Gate sensitive data collection in AgentFrameworkInstrumentor behind environment variable

[Copilot]

AgentFrameworkInstrumentor was calling enable_instrumentation() without forwarding the user's sensitive-data preference, so the Agent Framework SDK would default to suppressing sensitive span attributes.

Changes

• _trace_instrumentor.py: Read the AZURE_TRACING_GEN_AI_CONTENT_RECORDING_ENABLED environment variable (the same variable used by the Agent Framework SDK) and pass its parsed boolean value as enable_sensitive_data to enable_instrumentation(). Defaults to False when the variable is unset.
• Updated docstring to document the environment variable and its effect on sensitive data (prompts, tool arguments, results) in emitted spans.

# Before
enable_instrumentation()

# After
enable_sensitive_data = os.environ.get("AZURE_TRACING_GEN_AI_CONTENT_RECORDING_ENABLED", "").strip().lower() in ("true", "1", "yes", "on")
enable_instrumentation(enable_sensitive_data=enable_sensitive_data)
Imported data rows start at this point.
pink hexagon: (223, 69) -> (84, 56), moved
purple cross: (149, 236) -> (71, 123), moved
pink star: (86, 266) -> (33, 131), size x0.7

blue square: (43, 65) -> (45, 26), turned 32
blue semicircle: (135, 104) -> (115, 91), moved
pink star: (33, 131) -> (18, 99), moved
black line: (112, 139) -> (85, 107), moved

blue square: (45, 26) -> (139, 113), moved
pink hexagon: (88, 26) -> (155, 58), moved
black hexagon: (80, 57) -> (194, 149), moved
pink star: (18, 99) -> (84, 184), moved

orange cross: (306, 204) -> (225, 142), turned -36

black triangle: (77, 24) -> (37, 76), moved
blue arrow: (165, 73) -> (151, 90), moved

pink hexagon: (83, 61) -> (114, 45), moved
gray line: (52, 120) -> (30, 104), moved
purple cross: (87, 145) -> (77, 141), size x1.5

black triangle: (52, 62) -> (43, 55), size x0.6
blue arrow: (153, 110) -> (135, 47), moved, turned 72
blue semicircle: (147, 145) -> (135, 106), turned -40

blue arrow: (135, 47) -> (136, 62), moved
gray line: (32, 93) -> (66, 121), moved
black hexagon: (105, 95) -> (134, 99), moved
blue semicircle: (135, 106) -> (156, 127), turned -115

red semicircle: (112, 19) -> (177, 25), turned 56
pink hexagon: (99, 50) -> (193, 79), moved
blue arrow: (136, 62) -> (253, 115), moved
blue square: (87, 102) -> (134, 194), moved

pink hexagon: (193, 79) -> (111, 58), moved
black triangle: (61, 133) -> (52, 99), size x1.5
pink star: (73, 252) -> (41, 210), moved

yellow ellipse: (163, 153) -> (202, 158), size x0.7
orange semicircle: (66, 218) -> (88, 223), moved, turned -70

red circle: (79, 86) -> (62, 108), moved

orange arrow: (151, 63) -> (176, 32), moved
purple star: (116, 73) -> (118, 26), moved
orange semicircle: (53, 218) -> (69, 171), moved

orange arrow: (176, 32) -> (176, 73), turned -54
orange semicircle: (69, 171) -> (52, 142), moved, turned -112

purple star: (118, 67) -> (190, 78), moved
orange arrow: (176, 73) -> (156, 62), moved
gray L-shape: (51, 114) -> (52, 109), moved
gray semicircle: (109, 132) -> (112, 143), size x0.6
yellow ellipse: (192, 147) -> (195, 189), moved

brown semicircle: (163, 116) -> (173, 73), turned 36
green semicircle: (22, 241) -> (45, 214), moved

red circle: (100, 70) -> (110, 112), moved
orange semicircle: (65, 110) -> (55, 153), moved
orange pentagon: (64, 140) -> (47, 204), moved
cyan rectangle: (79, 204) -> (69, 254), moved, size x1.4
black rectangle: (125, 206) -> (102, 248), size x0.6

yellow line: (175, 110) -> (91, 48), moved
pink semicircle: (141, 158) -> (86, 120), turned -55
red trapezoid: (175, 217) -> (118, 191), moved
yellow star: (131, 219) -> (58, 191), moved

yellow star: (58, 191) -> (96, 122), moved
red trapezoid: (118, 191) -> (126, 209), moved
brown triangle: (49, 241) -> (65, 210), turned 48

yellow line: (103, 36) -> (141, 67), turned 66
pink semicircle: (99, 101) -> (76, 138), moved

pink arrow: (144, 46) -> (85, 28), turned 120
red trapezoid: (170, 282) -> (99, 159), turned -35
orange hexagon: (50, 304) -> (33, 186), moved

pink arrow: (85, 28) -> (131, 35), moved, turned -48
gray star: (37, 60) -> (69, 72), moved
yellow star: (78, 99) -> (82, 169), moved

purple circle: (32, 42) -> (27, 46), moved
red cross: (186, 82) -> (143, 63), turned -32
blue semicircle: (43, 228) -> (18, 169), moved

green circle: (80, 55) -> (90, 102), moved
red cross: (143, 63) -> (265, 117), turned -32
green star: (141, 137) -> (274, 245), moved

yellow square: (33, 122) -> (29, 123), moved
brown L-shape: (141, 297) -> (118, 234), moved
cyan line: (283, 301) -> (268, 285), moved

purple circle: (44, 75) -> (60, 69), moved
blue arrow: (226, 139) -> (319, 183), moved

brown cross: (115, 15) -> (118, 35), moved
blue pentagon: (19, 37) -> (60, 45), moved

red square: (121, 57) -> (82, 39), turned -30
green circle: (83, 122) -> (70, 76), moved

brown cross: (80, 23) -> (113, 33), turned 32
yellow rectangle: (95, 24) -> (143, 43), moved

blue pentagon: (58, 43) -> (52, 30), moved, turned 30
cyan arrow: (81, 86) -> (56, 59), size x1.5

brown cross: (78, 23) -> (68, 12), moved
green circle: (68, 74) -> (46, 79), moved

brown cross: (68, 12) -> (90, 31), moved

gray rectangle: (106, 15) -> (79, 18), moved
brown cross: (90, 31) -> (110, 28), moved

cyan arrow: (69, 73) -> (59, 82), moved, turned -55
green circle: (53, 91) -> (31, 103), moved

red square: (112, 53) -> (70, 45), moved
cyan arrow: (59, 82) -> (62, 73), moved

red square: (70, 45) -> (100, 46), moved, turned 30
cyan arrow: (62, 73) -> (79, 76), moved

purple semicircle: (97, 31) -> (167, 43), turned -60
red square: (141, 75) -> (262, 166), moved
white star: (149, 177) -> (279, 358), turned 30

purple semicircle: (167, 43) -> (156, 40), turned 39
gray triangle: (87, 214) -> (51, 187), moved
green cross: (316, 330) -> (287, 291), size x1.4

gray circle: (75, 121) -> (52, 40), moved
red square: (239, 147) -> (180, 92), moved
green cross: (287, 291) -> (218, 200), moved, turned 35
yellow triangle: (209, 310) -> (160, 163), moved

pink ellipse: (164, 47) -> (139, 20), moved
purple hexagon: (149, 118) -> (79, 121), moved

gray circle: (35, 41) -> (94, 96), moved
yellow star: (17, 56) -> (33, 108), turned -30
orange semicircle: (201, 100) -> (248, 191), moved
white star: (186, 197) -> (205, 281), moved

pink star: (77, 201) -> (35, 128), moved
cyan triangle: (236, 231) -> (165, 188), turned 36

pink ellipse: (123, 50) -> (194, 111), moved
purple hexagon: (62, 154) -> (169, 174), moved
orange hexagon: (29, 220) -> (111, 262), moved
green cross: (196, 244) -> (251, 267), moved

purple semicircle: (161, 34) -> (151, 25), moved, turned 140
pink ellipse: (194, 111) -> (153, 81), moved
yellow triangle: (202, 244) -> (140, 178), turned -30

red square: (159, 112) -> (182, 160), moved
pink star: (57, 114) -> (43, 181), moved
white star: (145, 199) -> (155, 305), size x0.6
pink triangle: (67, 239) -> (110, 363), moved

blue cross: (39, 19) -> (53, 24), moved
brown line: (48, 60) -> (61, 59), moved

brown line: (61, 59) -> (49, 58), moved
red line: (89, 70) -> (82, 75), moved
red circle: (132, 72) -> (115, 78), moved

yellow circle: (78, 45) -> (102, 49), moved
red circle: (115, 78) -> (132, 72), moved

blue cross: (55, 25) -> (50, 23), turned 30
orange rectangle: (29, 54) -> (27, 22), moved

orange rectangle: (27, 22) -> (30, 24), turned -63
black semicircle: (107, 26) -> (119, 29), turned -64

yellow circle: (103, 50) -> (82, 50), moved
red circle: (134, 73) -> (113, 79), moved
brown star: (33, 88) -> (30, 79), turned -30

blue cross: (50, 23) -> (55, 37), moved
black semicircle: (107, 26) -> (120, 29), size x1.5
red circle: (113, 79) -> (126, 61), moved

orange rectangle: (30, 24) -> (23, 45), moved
• tests/agent_framework/test_trace_instrumentor.py: Updated existing test to assert enable_sensitive_data=False is passed when the env var is unset. Added two new tests:
  • test_instrument_enables_sensitive_data_when_env_var_set: asserts enable_sensitive_data=True when AZURE_TRACING_GEN_AI_CONTENT_RECORDING_ENABLED=true
  • test_instrument_disables_sensitive_data_when_env_var_false: asserts enable_sensitive_data=False when the env var is explicitly false

[Copilot]

Pull request overview

This PR changes the Agent Framework instrumentor so the distro explicitly opts into sensitive span attributes from the Agent Framework SDK. In this codebase, that affects the built-in Agent Framework auto-instrumentation path used when A365 instrumentation is enabled.

Changes:

• Updated AgentFrameworkInstrumentor to call enable_instrumentation(enable_sensitive_data=True).
• Revised the instrumentor docstring to describe the new call signature.

---

💡 Add Copilot custom instructions for smarter, more guided reviews. Learn how to get started.

[rads-1996]

Valid comment. Please add a test to validate the new behavior.

[singankit]

@copilot

[Copilot]

Added tests in commit 07f3ac1:

• test_instrument_calls_enable_instrumentation_when_available now asserts enable_instrumentation(enable_sensitive_data=False) when the env var is unset
• test_instrument_enables_sensitive_data_when_env_var_set asserts enable_sensitive_data=True when AZURE_TRACING_GEN_AI_CONTENT_RECORDING_ENABLED=true
• test_instrument_disables_sensitive_data_when_env_var_false asserts enable_sensitive_data=False when the env var is explicitly false

[rads-1996]

Instead of always passing in the variable to be true, we could probably read the value from the env variable, the way it is in agent framework. If the variable is not set the default value is False.

[singankit]

Without enabling_sensitive_data traces are not really helpful so would like it to be enabled by default

[Copilot]

Done in commit 07f3ac1. enable_sensitive_data is now derived from the AZURE_TRACING_GEN_AI_CONTENT_RECORDING_ENABLED environment variable (the same one used by the Agent Framework SDK), defaulting to False when unset. Truthy values are true, 1, yes, on.

[mattmccleary]

Questions:

• What sensitive data is gated?
• Does this apply to Distro too? Why or why not?
• Is this coordinated with what Priyanka/Pipeline is doing? Two layer protection?
• How do customers extend / add their own rules?
• Is there a way this could be done across all instrumentation libraries to scale better?